African Eurobond plans off the table after oil price plunge
Africa’s oil exporters are feeling the pressure after the crash in the oil price and fears of the coronavirus Covid-19, as investors pull money from international bond markets.
Nigeria’s plans to issue a $3.3 billion Eurobond to fund its budget and refinance loans this year will be delayed, after Eurobond yields across emerging markets shot up due to the oil price plunge and the increasing threat of the coronavirus across the globe.
Côte d’Ivoire, Benin and South Africa, which also had plans to issues Eurobonds this year, are similarly likely to postpone any debt issues until markets stabilize.
“When a crisis like this hits, investors will de-risk portfolios and it is much easier for them to pull out of more liquid assets such as Eurobonds,” says Samir Gadio, head, Africa strategy at Standard Chartered.
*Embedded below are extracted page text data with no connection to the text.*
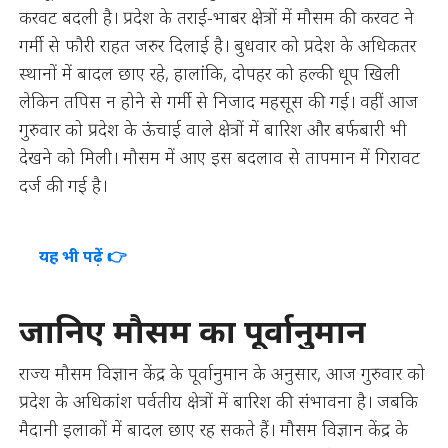
करवट बदली है। प्रदेश के तराई-भाबर क्षेत्रों में मौसम की करवट ने
गर्मी से फौरी राहत जरुर दिलाई है। बुधवार को प्रदेश के अधिकतर
स्थानों में बादल छाए रहे, हालांकि, दोपहर को हल्की धूप खिली
लेकिन तपिस न होने से गर्मी से निजाद महसूस की गई। वहीं आज
गुरुवार को प्रदेश के ऊंचाई वाले क्षेत्रों में बारिश और बर्फबारी भी
देखने को मिली। मौसम में आए इस बदलाव से तापमान में गिरावट
दर्ज की गई है।
यह भी पढ़ें 👉
जानिए मौसम का पूर्वानुमान
राज्य मौसम विज्ञान केंद्र के पूर्वानुमान के अनुसार, आज गुरुवार को
प्रदेश के अधिकांश पर्वतीय क्षेत्रों में बारिश की संभावना है। जबकि
मैदानी इलाकों में बादल छाए रह सकते हैं। मौसम विज्ञान केंद्र के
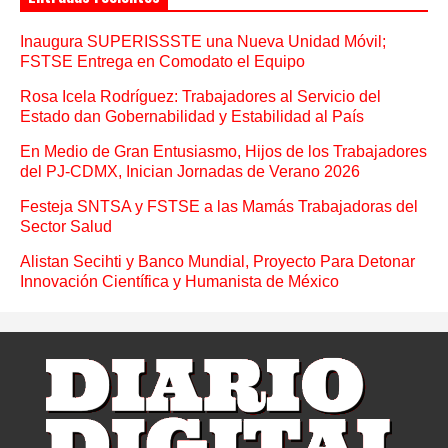
Inaugura SUPERISSSTE una Nueva Unidad Móvil;
FSTSE Entrega en Comodato el Equipo
Rosa Icela Rodríguez: Trabajadores al Servicio del
Estado dan Gobernabilidad y Estabilidad al País
En Medio de Gran Entusiasmo, Hijos de los Trabajadores
del PJ-CDMX, Inician Jornadas de Verano 2026
Festeja SNTSA y FSTSE a las Mamás Trabajadoras del
Sector Salud
Alistan Secihti y Banco Mundial, Proyecto Para Detonar
Innovación Científica y Humanista de México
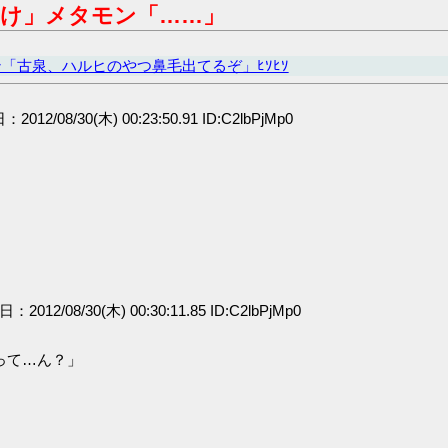
け」メタモン「……」
「古泉、ハルヒのやつ鼻毛出てるぞ」ﾋｿﾋｿ
：2012/08/30(木) 00:23:50.91 ID:C2lbPjMp0
日：2012/08/30(木) 00:30:11.85 ID:C2lbPjMp0
って…ん？」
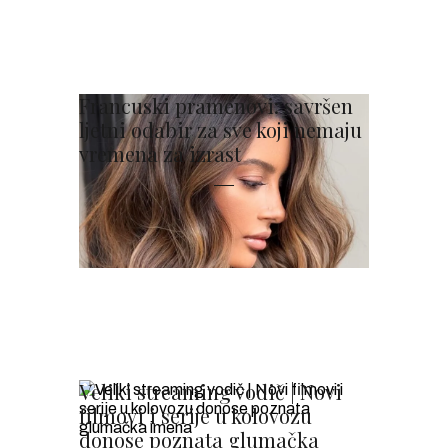
Francuski pramenovi: savršen
ljetni odabir za sve koji nemaju
vremena za izrast
Veliki streaming vodič | Novi
filmovi i serije u kolovozu
donose poznata glumačka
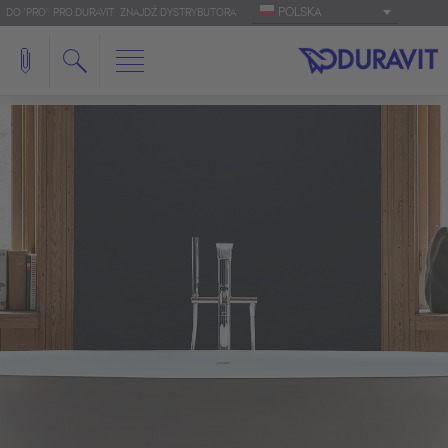
POLSKA
DO 'PRO': PRO.DURAVIT
ZNAJDŹ DYSTRYBUTORA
Events such as these might force the hand of the Nigerian administration to refocus away from oil revenue once and for all - David Cowan, Citi
As another investment banker says: “At times like this, investors will leave any asset they believe is higher risk.
“This can be irrational: in some cases, people would rather hold US treasuries at completely depressed levels or German bunds at negative interest rates than hold high-yielding African Eurobonds – even when they believe a recovery will happen.”